Many first-timers receive a bit of sticker shock when they hear that even a small tattoo will set them back $250. It's not unusual for in-demand artists to charge minimums on land, but Squid Ink's price is a little high if you're getting a tiny design.

The minimum didn't seem to faze the people lined out the door. Having bragging rights that you received your tattoo at the first shop at sea might be worth the cost.

It's also important to realize that many tattoos do take time to do well. Adding color adds time -- and price. Likewise, anything custom will not only cost more, it will take more time than a standard design. Plan your day accordingly.

Trust the Artist

Confession: I came onboard with a design and a placement ready to go (I already have one tattoo). But after my consult with Hauck, I realized that my art wouldn't fit exactly where I had planned it to go. Rather than live with a last-minute decision, I decided to wait until I had more time to think it over.

And that's exactly how a good consult should go. The artists that Virgin has hired for Squid Ink (via contractor World Famous Ink) rotate through short-term contracts, but all have years of experience, Hauck said. You have to, if you're going to carve at sea, although he says that the movement of the ship isn't an issue.

"People jump around in the chairs anyway when we're at home," he said. "If you have the years of experience, you can cope with this."

Remember After Care

The biggest bummer about getting a tattoo at sea is that you can't really swim or be out in the sun afterward. Instructions at Squid Ink tell you to avoid direct sunlight for two weeks afterward and to avoid baths, pools, spas, hot tubs and salt water -- which essentially means you'll be inside for the rest of your sailing.

You'll also have to do the usual routine of applying ointment (Aquaphor is preferred) every few hours. If you don't bring your own, you can buy it at Squid Ink.

Even with these restrictions, we saw plenty of people skipping time on shore for time in the chair. It's all in your priorities.

Don't Drink and Ink

Because you need to make an appointment and have a consult before you get your actual tat, Squid Ink hasn't had problems with people showing up drunk and making a permanent decision they might regret.
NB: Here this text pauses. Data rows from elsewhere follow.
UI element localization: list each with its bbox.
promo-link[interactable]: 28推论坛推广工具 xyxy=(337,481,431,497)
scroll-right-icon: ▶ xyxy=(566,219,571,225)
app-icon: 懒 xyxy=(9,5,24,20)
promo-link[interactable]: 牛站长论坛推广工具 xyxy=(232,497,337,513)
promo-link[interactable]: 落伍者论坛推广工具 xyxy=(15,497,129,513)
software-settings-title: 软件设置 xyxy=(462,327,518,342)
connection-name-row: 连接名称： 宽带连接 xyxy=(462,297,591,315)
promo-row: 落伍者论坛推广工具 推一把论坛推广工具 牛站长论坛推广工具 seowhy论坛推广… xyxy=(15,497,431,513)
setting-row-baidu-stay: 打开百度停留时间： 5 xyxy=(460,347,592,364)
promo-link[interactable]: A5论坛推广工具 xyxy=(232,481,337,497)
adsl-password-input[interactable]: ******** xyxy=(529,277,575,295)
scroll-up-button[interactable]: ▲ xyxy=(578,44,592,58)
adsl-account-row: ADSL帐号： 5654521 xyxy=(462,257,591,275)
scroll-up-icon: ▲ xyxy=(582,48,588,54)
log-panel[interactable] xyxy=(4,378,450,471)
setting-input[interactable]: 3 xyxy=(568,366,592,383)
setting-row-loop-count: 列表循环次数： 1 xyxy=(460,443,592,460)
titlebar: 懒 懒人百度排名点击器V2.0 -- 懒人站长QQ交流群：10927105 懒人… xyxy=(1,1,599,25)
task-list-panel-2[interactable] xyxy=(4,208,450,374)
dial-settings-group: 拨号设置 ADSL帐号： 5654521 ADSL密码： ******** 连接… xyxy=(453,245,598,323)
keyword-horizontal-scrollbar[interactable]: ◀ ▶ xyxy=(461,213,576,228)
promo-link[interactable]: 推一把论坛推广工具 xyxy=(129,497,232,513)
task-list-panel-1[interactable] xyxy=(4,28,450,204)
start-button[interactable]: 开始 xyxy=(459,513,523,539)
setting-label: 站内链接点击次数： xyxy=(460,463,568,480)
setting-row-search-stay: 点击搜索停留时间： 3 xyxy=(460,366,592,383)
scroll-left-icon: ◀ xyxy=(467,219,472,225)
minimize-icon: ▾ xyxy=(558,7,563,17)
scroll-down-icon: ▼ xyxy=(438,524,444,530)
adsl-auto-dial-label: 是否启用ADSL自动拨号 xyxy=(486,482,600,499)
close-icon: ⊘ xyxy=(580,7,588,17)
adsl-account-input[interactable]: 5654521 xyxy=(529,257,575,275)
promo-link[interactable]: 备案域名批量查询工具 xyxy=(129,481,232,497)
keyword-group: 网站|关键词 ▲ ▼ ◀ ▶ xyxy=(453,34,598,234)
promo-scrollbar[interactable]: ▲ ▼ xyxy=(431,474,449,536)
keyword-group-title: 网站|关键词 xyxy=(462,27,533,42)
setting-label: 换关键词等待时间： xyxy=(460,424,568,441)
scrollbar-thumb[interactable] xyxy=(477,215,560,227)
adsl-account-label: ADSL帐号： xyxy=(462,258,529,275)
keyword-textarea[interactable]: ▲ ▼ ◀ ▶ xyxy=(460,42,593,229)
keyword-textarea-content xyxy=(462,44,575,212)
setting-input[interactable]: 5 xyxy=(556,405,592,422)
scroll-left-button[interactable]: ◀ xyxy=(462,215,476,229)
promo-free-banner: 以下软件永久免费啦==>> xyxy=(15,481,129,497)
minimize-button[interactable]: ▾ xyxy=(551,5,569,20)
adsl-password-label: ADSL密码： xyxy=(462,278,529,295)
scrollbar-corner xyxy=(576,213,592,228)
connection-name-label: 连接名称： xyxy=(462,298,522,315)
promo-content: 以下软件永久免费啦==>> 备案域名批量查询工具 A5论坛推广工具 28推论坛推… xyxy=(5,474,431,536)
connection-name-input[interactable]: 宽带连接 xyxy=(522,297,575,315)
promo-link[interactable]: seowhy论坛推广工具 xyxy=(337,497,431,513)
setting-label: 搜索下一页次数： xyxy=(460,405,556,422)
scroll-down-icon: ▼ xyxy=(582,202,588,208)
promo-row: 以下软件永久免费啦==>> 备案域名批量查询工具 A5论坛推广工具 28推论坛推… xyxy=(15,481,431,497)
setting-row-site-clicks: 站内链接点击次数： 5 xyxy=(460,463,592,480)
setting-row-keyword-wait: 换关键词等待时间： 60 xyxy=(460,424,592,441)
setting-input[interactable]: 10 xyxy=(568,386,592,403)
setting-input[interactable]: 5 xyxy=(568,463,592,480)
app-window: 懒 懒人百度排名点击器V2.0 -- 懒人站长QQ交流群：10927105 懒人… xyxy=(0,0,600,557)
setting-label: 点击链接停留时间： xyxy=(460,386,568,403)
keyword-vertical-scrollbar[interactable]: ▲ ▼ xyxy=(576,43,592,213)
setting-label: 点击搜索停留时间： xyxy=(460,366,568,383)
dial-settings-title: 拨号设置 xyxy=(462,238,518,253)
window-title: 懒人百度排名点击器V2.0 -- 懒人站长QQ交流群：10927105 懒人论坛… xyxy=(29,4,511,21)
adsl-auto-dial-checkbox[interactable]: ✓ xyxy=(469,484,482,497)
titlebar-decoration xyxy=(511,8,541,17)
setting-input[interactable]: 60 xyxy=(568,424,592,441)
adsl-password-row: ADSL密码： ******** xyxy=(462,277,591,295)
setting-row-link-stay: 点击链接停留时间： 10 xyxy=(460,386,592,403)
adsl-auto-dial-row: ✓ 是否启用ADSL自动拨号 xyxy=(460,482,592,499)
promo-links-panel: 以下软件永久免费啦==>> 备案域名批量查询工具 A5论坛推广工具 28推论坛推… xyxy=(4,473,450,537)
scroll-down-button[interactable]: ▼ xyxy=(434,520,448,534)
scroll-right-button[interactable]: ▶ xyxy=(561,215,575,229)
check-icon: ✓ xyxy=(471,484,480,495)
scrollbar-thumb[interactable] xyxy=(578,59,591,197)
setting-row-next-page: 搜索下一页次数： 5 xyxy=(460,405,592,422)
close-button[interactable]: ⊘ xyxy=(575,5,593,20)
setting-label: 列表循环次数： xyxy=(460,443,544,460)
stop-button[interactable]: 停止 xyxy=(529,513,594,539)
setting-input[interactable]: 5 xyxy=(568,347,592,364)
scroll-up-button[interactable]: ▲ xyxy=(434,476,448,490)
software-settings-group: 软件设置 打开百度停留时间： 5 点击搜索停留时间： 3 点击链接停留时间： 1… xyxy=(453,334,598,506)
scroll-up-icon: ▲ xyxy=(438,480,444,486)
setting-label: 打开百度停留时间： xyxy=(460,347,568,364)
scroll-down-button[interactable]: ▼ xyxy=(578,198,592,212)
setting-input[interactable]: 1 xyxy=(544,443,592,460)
"No actual clientele," Hauck said when asked if the shop had seen a lot of drunks. One man in the U.K. was kicked out for making obnoxious comments while watching others getting inked -- bystanders are separated from the artists by counters and a rope while work is going on.

Not Ready? Consider a Piercing

If the full commitment of a permanent tattoo makes you queasy, body piercings are also available. My friend, who already has three tats, opted for a nose ring on our sailing. Not only are the piercings cheaper -- $85 compared to $250 -- they take much less time and you can walk in when you feel like it.

Gensinger does the piercings, and he's about the nicest and low key person you might encounter on the ship. He showed the utmost patience during the shop's busiest time on the sea day.

Hauck is returning as an artist on Valiant Lady when it debuts in the U.K. in March 2022. "It's been nuts," he said. The tattoo shop concept had been proposed for other cruise lines, he said, and they had all passed; Virgin deserves kudos for bringing the concept to life. "I feel like everyone else made a big mistake."